Dictionary Operators

REFRESH-DICTIONARY

This operator builds a dictionary on the specified set of columns in the input dataset, and stores the dictionary in the specified output location. This dictionary can be used in other jobs to encode or decode the columns in the data set. Typically this dictionary is used to encode string columns to int in order to reduce data size.

JOB "create dict for 2 columns in dim_member"
        REFRESH-DICTIONARY FROM "/projects/dwh/dwh_dim/dim_member/#LATEST"
                                           INTO "output/dimMemberDict" ON country_sk, default_locale_sk;

This is a special kind of operator – it is only operator that can be present in the job, and the syntax of the JOB is also different from the traditional Map-Reduce cubert jobs (as seen above).

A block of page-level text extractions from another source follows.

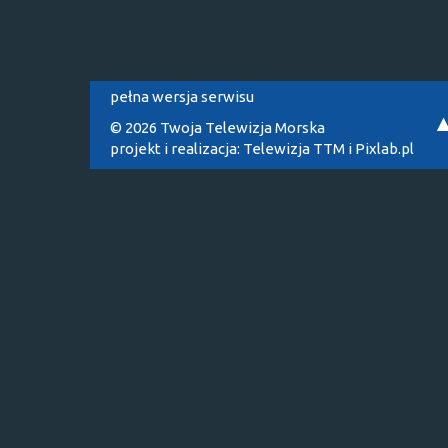
pełna wersja serwisu
© 2026 Twoja Telewizja Morska
projekt i realizacja:
Telewizja TTM
i
Pixlab.pl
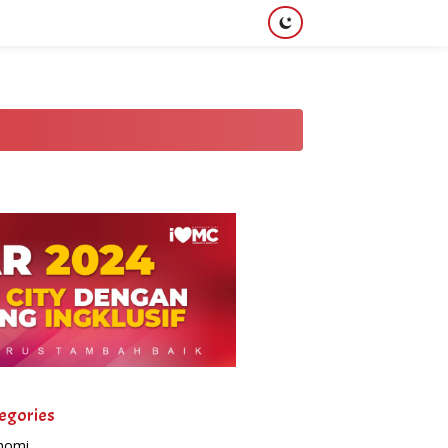
egories
nomi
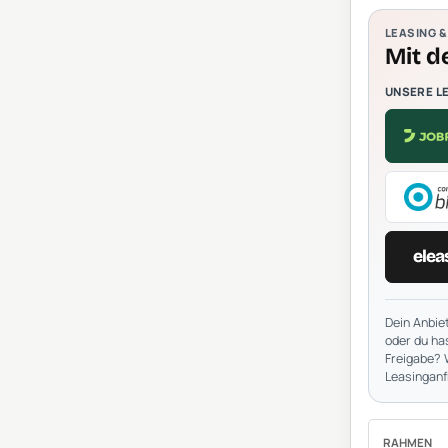
LEASING 
Mit d
UNSERE L
elea
Dein Anbiet
oder du has
Freigabe? 
Leasinganf
RAHMEN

The ENCODE and DECODE shown below are “regular” cubert operators.

PRECONDITIONS: None.

ENCODE

ENCODE operator encodes the input data using the specified dictionary. This operator encodes all the columns on which the dictionary is built.

encoded = ENCODE inputdata USING "output/dimMemberDict";

PRECONDITIONS: None.

DECODE

DECODE operator decodes the input data using the specified dictionary. This operator decodes all the columns on which the dictionary is built.

decoded = DECODE encoded USING "output/dimMemberDict";

PRECONDITIONS: None.